Opened 4 years ago

Closed 4 years ago

#13574 closed enhancement (fixed)

Tweak memory usage of hourly cronjob

Reported by: karsten Owned by:
Priority: Medium Milestone:
Component: Metrics/Onionoo Version:
Severity: Keywords:
Cc: iwakeh Actual Points:
Parent ID: Points:
Reviewer: Sponsor:

Description

While attempting to set up an Onionoo mirror I ran into memory problems with the hourly updater.

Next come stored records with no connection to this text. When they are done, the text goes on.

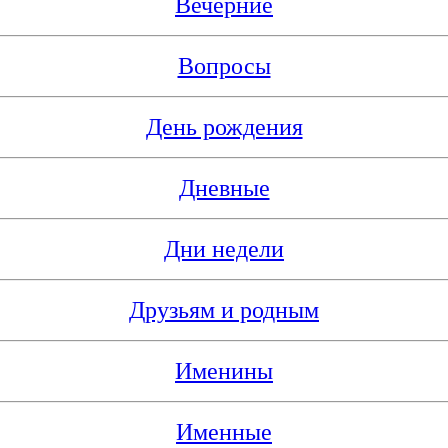
Вечерние
Вопросы
День рождения
Дневные
Дни недели
Друзьям и родным
Именины
Именные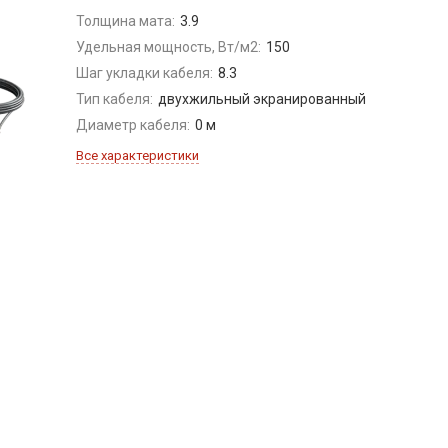
Толщина мата:
3.9
Удельная мощность, Вт/м2:
150
Шаг укладки кабеля:
8.3
Тип кабеля:
двухжильный экранированный
Диаметр кабеля:
0 м
Все характеристики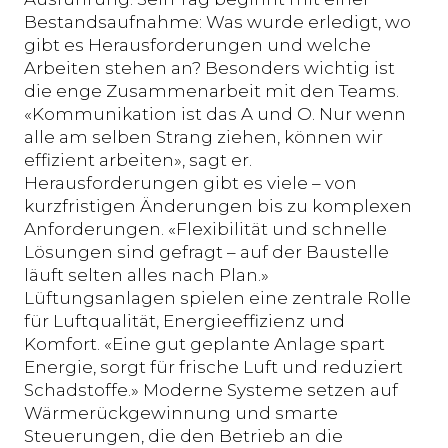
Bestandsaufnahme: Was wurde erledigt, wo
gibt es Herausforderungen und welche
Arbeiten stehen an? Besonders wichtig ist
die enge Zusammenarbeit mit den Teams.
«Kommunikation ist das A und O. Nur wenn
alle am selben Strang ziehen, können wir
effizient arbeiten», sagt er.
Herausforderungen gibt es viele – von
kurzfristigen Änderungen bis zu komplexen
Anforderungen. «Flexibilität und schnelle
Lösungen sind gefragt – auf der Baustelle
läuft selten alles nach Plan.»
Lüftungsanlagen spielen eine zentrale Rolle
für Luftqualität, Energieeffizienz und
Komfort. «Eine gut geplante Anlage spart
Energie, sorgt für frische Luft und reduziert
Schadstoffe.» Moderne Systeme setzen auf
Wärmerückgewinnung und smarte
Steuerungen, die den Betrieb an die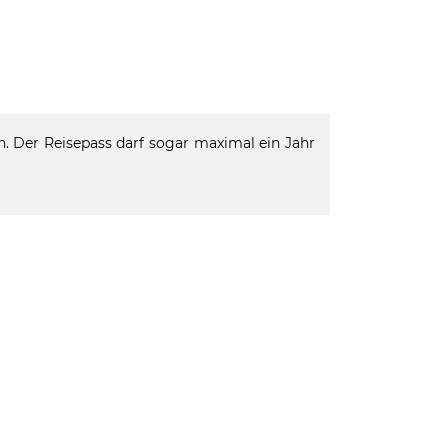
. Der Reisepass darf sogar maximal ein Jahr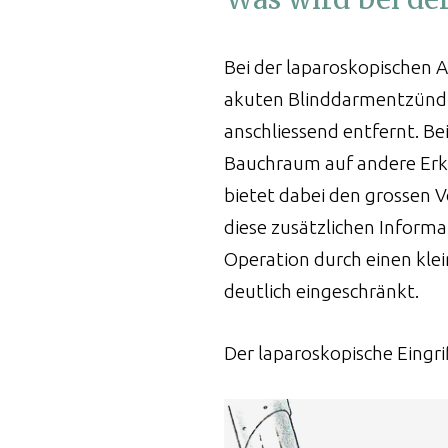
Bei der laparoskopischen 
akuten Blinddarmentzündu
anschliessend entfernt. B
Bauchraum auf andere Erk
bietet dabei den grossen Vo
diese zusätzlichen Informa
Operation durch einen klei
hirurgie
deutlich eingeschränkt.
Der laparoskopische Eingri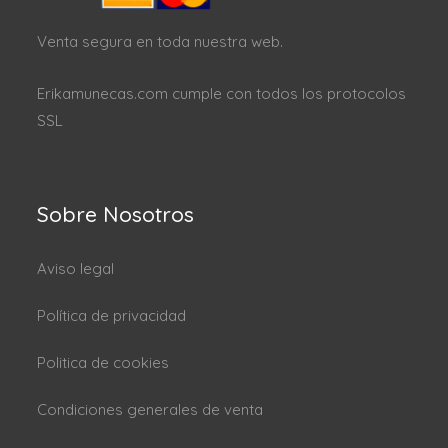
Venta segura en toda nuestra web.
Erikamunecas.com cumple con todos los protocolos
SSL
Sobre Nosotros
Aviso legal
Política de privacidad
Politica de cookies
Condiciones generales de venta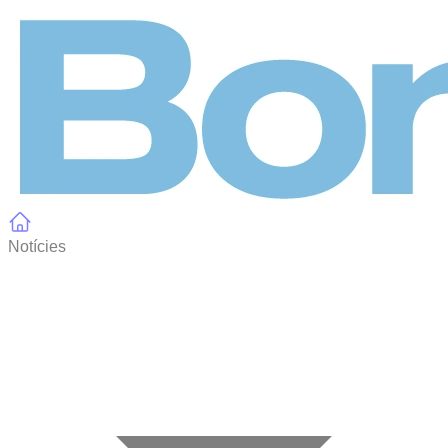
Panell de gestió de galetes
Notícies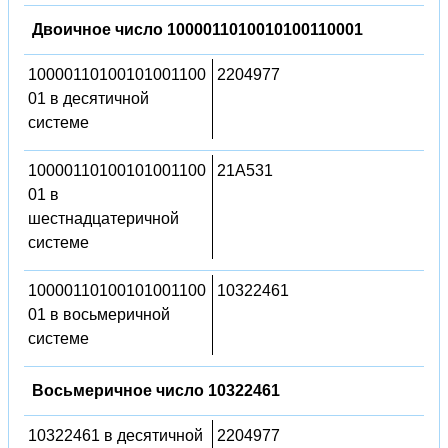
Двоичное число 1000011010010100110001
10000110100101001100
2204977
01 в десятичной
системе
10000110100101001100
21A531
01 в
шестнадцатеричной
системе
10000110100101001100
10322461
01 в восьмеричной
системе
Восьмеричное число 10322461
10322461 в десятичной
2204977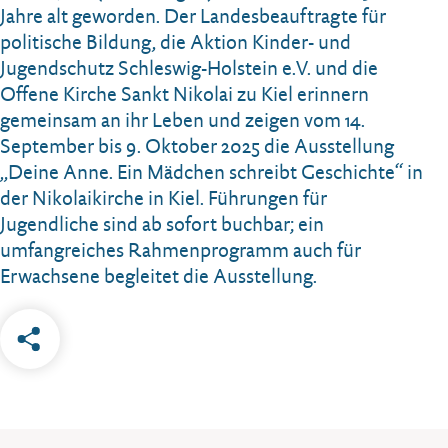
Jahre alt geworden. Der Landesbeauftragte für
politische Bildung, die Aktion Kinder- und
Jugendschutz Schleswig-Holstein e.V. und die
Offene Kirche Sankt Nikolai zu Kiel erinnern
gemeinsam an ihr Leben und zeigen vom 14.
September bis 9. Oktober 2025 die Ausstellung
„Deine Anne. Ein Mädchen schreibt Geschichte“ in
der Nikolaikirche in Kiel. Führungen für
Jugendliche sind ab sofort buchbar; ein
umfangreiches Rahmenprogramm auch für
Erwachsene begleitet die Ausstellung.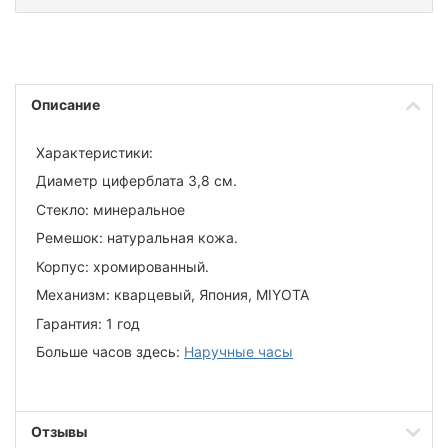
Описание
Характеристики:
Диаметр циферблата 3,8 см.
Стекло: минеральное
Ремешок: натуральная кожа.
Корпус: хромированный.
Механизм: кварцевый, Япония, MIYOTA
Гарантия: 1 год
Больше часов здесь:
Наручные часы
Отзывы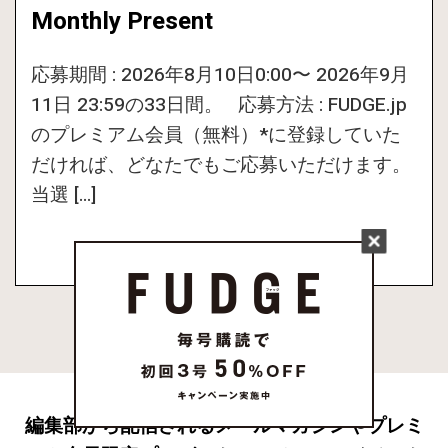
Monthly Present
応募期間 : 2026年8月10日0:00〜 2026年9月
11日 23:59の33日間。 応募方法 : FUDGE.jp
のプレミアム会員（無料）*に登録していた
だければ、どなたでもご応募いただけます。
当選 […]
MORE
編集部から配信されるメールマガジンやプレミ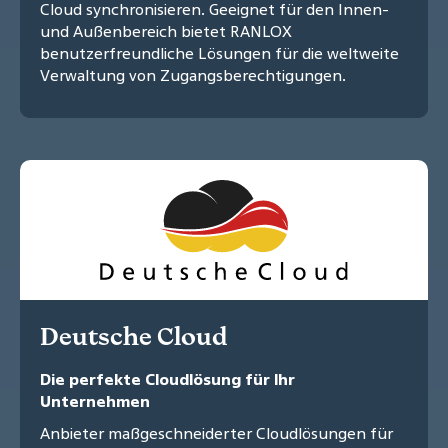
Cloud synchronisieren. Geeignet für den Innen-
und Außenbereich bietet RANLOX
benutzerfreundliche Lösungen für die weltweite
Verwaltung von Zugangsberechtigungen.
Deutsche Cloud
Die perfekte Cloudlösung für Ihr
Unternehmen
Anbieter maßgeschneiderter Cloudlösungen für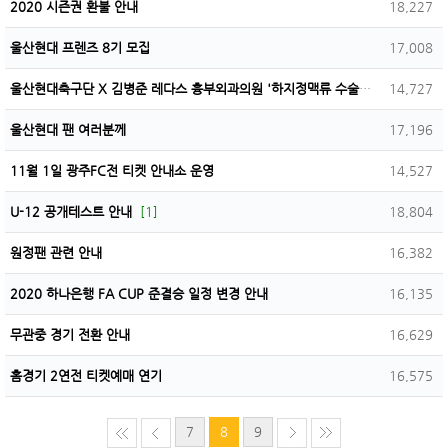
2020 시즌권 환불 안내
18,227
울산현대 프렌즈 8기 모집
17,008
울산현대축구단 X 김병준 레다스 흉부외과의원 '하지정맥류 수술' 대상자 모집
14,727
울산현대 팬 여러분께
17,196
11월 1일 광주FC전 티켓 안내소 운영
14,527
U-12 공개테스트 안내
[1]
18,804
원정팬 관련 안내
16,382
2020 하나은행 FA CUP 준결승 일정 변경 안내
16,135
무관중 경기 전환 안내
16,629
홈경기 2연전 티켓예매 연기
16,575
7
8
9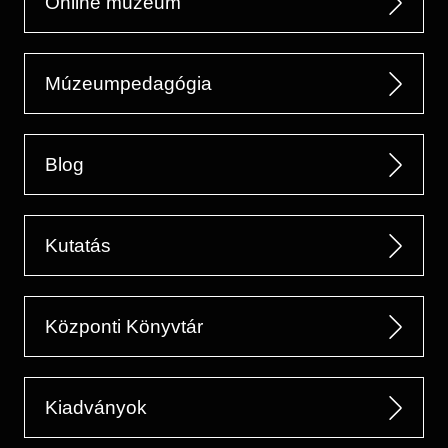
Online múzeum
Múzeumpedagógia
Blog
Kutatás
Központi Könyvtár
Kiadványok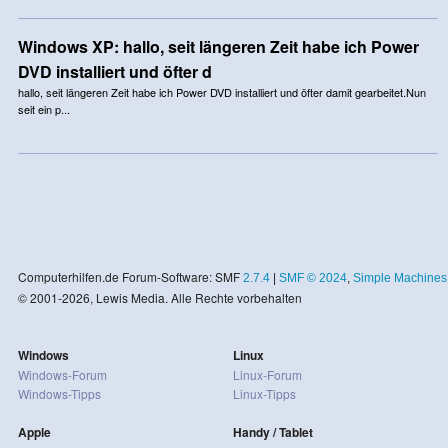
Windows XP: hallo, seit längeren Zeit habe ich Power
DVD installiert und öfter d
hallo, seit längeren Zeit habe ich Power DVD installiert und öfter damit gearbeitet.Nun
seit ein p...
Computerhilfen.de Forum-Software: SMF
2.7.4
|
SMF © 2024
,
Simple Machines
© 2001-2026, Lewis Media. Alle Rechte vorbehalten
Windows
Linux
Windows-Forum
Linux-Forum
Windows-Tipps
Linux-Tipps
Apple
Handy / Tablet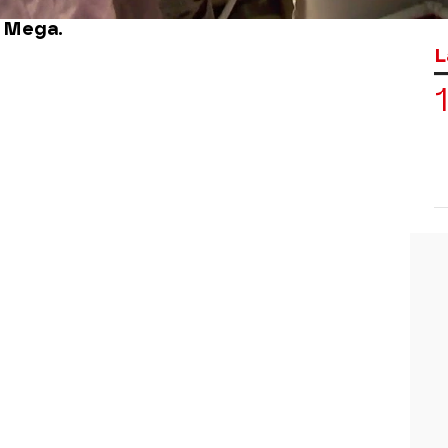
o de
'Serpientes en la ciudad', el sábado
n Mega.
L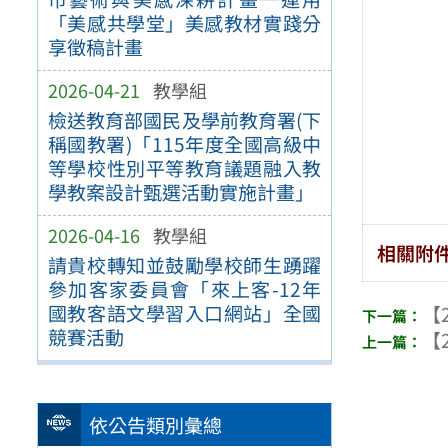
「美感共學堂」美感教材實踐分
享徵稿計畫
2026-04-21
教學組
檢送教育部國民及學前教育署(下
稱國教署)「115年度全國高級中
等學校性別平等教育議題融入教
學教案設計甄選活動實施計畫」
2026-04-16
教學組
相關附
請貴校轉知並鼓勵學校師生踴躍
參加客家委員會「來上客-12年
國教客語文學習入口網站」全國
【2
競賽活動
【2
依公告類別彙總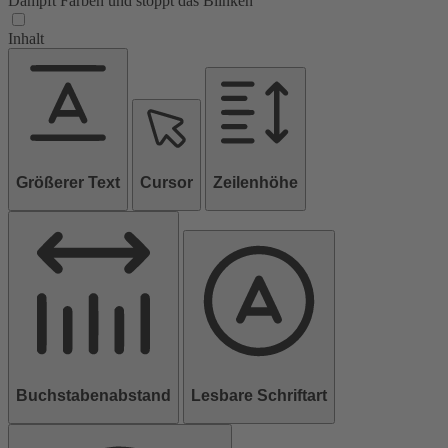
Dämpft Farben und stoppt das Blinken
Inhalt
Größerer Text
Cursor
Zeilenhöhe
Buchstabenabstand
Lesbare Schriftart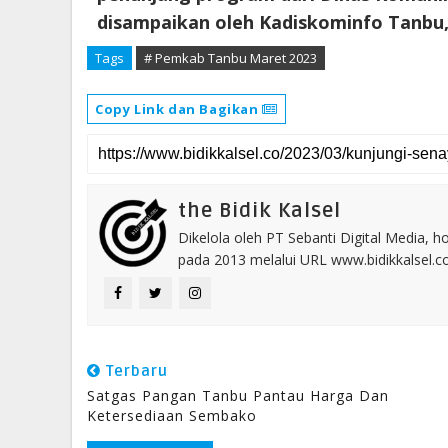
disampaikan oleh Kadiskominfo Tanbu, 
Tags
# Pemkab Tanbu Maret 2023
Copy Link dan Bagikan
the Bidik Kalsel
Dikelola oleh PT Sebanti Digital Media, 
pada 2013 melalui URL www.bidikkalsel.
Terbaru
Satgas Pangan Tanbu Pantau Harga Dan
Ketersediaan Sembako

Exception in thread "main" java.lang.OutOfMemoryError: Java heap space
	at java.util.Arrays.copyOf(Arrays.java:2367)
	at java.lang.AbstractStringBuilder.expandCapacity(AbstractStringBuilder.java:130)
	at java.lang.AbstractStringBuilder.ensureCapacityInternal(AbstractStringBuilder.java:114)
	at java.lang.AbstractStringBuilder.append(AbstractStringBuilder.java:480)
	at java.lang.StringBuffer.append(StringBuffer.java:309)
	at java.lang.StringBuffer.append(StringBuffer.java:300)
	at java.util.regex.Matcher.appendReplacement(Matcher.java:841)
	at java.util.regex.Matcher.replaceAll(Matcher.java:906)
	at java.lang.String.replaceAll(String.java:2162)
	at org.torproject.onionoo.docs.DocumentStore.storeDocumentFile(DocumentStore.java:278)
	at org.torproject.onionoo.docs.DocumentStore.store(DocumentStore.java:228)
	at org.torproject.onionoo.writer.DetailsDocumentWriter.updateRelayDetailsFiles(DetailsDocumentWriter.java:184)
	at org.torproject.onionoo.writer.DetailsDocumentWriter.writeDocuments(DetailsDocumentWriter.java:72)
	at org.torproject.onionoo.writer.DocumentWriterRunner.writeDocuments(DocumentWriterRunner.java:29)
	at org.torproject.onionoo.cron.Main.main(Main.java:55)
Exception in thread "main" java.lang.OutOfMemoryError: Java heap space
	at java.util.Arrays.copyOf(Arrays.java:2367)
	at java.lang.AbstractStringBuilder.expandCapacity(AbstractStringBuilder.java:130)
	at java.lang.AbstractStringBuilder.ensureCapacityInternal(AbstractStringBuilder.java:114)
	at java.lang.AbstractStringBuilder.append(AbstractStringBuilder.java:415)
	at java.lang.StringBuffer.append(StringBuffer.java:237)
	at java.io.StringWriter.write(StringWriter.java:101)
	at org.apache.commons.lang.StringEscapeUtils.escapeJavaStyleString(StringEscapeUtils.java:196)
	at org.apache.commons.lang.StringEscapeUtils.escapeJavaStyleString(StringEscapeUtils.java:164)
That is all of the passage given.